Tuesday, August 29, 2017

Beware the Story you Tell Yourself

In Christopher Nolan's film, “Memento,” Guy Pearce plays Leonard Shelby, a man who has anterograde amnesia. He can't remember anything for more than a few moments at a time, so he records everything with polaroid pictures and tattoos to retrace his steps. He's looking for a second attacker, who he believes killed his wife and and bludgeoned him to the point of his amnesic condition.
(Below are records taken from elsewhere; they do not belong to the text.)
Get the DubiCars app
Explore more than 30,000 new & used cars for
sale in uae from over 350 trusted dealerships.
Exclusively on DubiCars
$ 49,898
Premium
The big reveal, however, is after he kills one of the men who had been helping/using him. What we find out is that days before, this man who had been helping him shared information that exposed he had been using him. Knowing that he would forget this in a matter of moments, he wrote on the back of a polaroid not to trust this man, and tattooed this man's license plate number on himself, leading him to believe that this man was indeed the second attacker. He told himself a story that wasn't true, only to follow it so much that he would believe it as fact and act on it. It resulted in murder.

Stories are really helpful. They help us understand how we interpret life. They entertain us. We long for hopeful, happy endings, and we long to be affirmed and loved. Sadly, many of us have encountered huge bumps on the way to encountering our happy endings. Many of us, in fact, have been mistreated, abandoned, or wronged. The stain on the story can affect us dramatically, and for good reason: it wasn't supposed to be that way.
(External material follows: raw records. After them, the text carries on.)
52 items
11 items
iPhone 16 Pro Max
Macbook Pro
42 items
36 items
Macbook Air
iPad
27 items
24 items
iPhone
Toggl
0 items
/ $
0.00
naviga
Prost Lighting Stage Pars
In Genesis 3, we see the beautiful story of mankind enjoying God in eternal bliss interrupted due to choosing a deceitful serpent's words over the trusting words of God. Beauty became chaos in an instant. And from that moment on, as sin and shame invade our life stories, we tell ourselves stories that are often more lethal and destructive than the bumps and bruises that we've encountered in our own personal stories.

None of us would say we are like Leonard. For one, we don't struggle with amnesia. And certainly, we would never murder someone because we believed a lie about them, right?

Yet, how often do we forget sin, brokenness, and God's sovereignty when we are wounded? How often, when we are busted and bruised, do we seek to destroy with our words? As hurting people, we can let our the stories we believe lead us down a destructive path. Much like Leonard of Memento, our hurt and confusion can lead us to devastating results, all because we reinforced over and over in our minds a story that is untrue.

How do we guard against this?

We remember God's Role: Frequently, God puts us in situations that we wouldn't put ourselves in. He sends Joseph to prison. He allows Satan to take everything away from Job. He sends Israel to exile. He directs Jonah to Ninevah. He places the disciples in the midst of a horrific storm. In all of it, He is seeking to bring about obedience, trust, and sanctification. No thing that happens to us is due to God turning His back, rather He is patiently trying to point our gaze back to Him. He cares far more about our heart than our circumstances.

We speak God's Word: Psalm 73 is a great lesson in this. As the psalmist pours His heart out about how he doesn't understand why the wicked have everything and he has nothing, He draws near to God. He spends time with God. “You guide me with your counsel, and afterward you will receive me to glory.” (v. 24) He listens to God's Word, and He speaks it to Himself.

We trust God's Greater Story: In the midst of the stories we tell ourselves, we must tell ourselves a better one. We deserve hell. We deserve wrath. We deserve abject alienation. We hated God. We disowned Him. And God's response is to come Himself and take on that punishment, so that He might reconcile us to Himself. The cross is the most pertinent image of this story, because if the cross is true, and we trust in Jesus' saving power, there is no sin, no action, no thought that can cause God to punish us. He can discipline and allow consequences, He can place us in difficult circumstances and hardships, but they never communicate God's wrath. Rather, they are meant to point us to God's love and mercy, that we might draw nearer to Him. Believe God's Greater Story of the Gospel.